The “effect” column for the non-constant parameters indicates the change in ’13 conversion rate associated with a five percentage point change in the variable. So, for example, increasing shot quality (as measured by proportion of in-area shots) from 0.60 to 0.65 would be associated with a 0.7 percentage point increase in ’13 conversion, with ’12 conversion held constant. The end result is that even with the relatively noise-free dataset of only players who have stayed with their team over the two seasons, the effect of shot quality on conversion renders any persistence in conversion rate meaningless.

So is finishing a myth? I’m not sure I’d go that far. First of all, this analysis is somewhat incomplete. Conversion rate isn’t the best way to measure finishing ability, and there’s a lot of factors impacting results which aren’t controlled for even after taking into account shot quality (also as measured by an imperfect metric) and team changes. Also, having several seasons of data would provide more evidence to establish a trend (or lack thereof). There are a few conclusions, however, which this analysis does support. One is the fact that finishing is subject to a number of factors having nothing to do with the innate ability of a striker. A player could have an outstanding season in front of goal but maintaining this performance over subsequent seasons is far from certain. Furthermore, conversion rates might be used as an indicator of candidates for regression towards the mean for certain players. It should not be surprising when those players who have goal tallies for a single season supported by extremely high conversion rates struggle to repeat their goalscoring performances in the following seasons. On the other hand, a player who generates a decent number of shots and chances, but has a low conversion rate might be suffering from some bad luck and come good in a later season [5] . It will be interesting to see if this kind of regression to the mean in conversion percentages can explain sudden drops or jumps in goalscoring in the future.
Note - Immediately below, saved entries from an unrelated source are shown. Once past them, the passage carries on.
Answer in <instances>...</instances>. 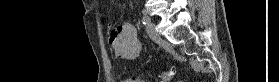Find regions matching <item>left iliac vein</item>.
I'll list each match as a JSON object with an SVG mask.
<instances>
[{
	"label": "left iliac vein",
	"mask_w": 279,
	"mask_h": 82,
	"mask_svg": "<svg viewBox=\"0 0 279 82\" xmlns=\"http://www.w3.org/2000/svg\"><path fill=\"white\" fill-rule=\"evenodd\" d=\"M146 31L149 35V37L153 40V41H156L160 38L158 32H157V29H156V25L152 22L148 23L146 25Z\"/></svg>",
	"instance_id": "left-iliac-vein-1"
}]
</instances>
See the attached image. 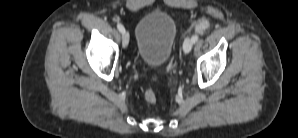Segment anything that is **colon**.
<instances>
[{
  "mask_svg": "<svg viewBox=\"0 0 298 138\" xmlns=\"http://www.w3.org/2000/svg\"><path fill=\"white\" fill-rule=\"evenodd\" d=\"M149 98H152V96H151V95H149Z\"/></svg>",
  "mask_w": 298,
  "mask_h": 138,
  "instance_id": "obj_1",
  "label": "colon"
}]
</instances>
[1] via the player rankings page at Squawka.com Though it’s not a super exciting dataset, I have made it available on GitHub, so feel free to download it and explore it yourself

[2] Easily the most frustrating barrier to entry on any idea I have for analysis is available, reliable data. I know this is an issue for many, and it’s something which is even more evident having worked on a project with access to Opta data and now going back to manual spreadsheet entry. Objective Football is a new site to keep an eye on in terms of tracking some newer metrics. The ImportHTML function of Google Sheets may help you scrape the site.

[3] EPL, Bundesliga, La Liga, Ligue 1, Serie A

[4] In exploring different Python libraries, I also created versions of each plot using Plotly’s Python API, which you can find here, here and here , along with an IPython notebook which walks through creating the rest of the plots in Python and ggplot

[5] This example carries the caveat of shot quality. That is, players with high shot totals who rely on long distance shots, e.g. Adel Taraabt or Andros Townsend, probably wont see much of an uptick in conversion.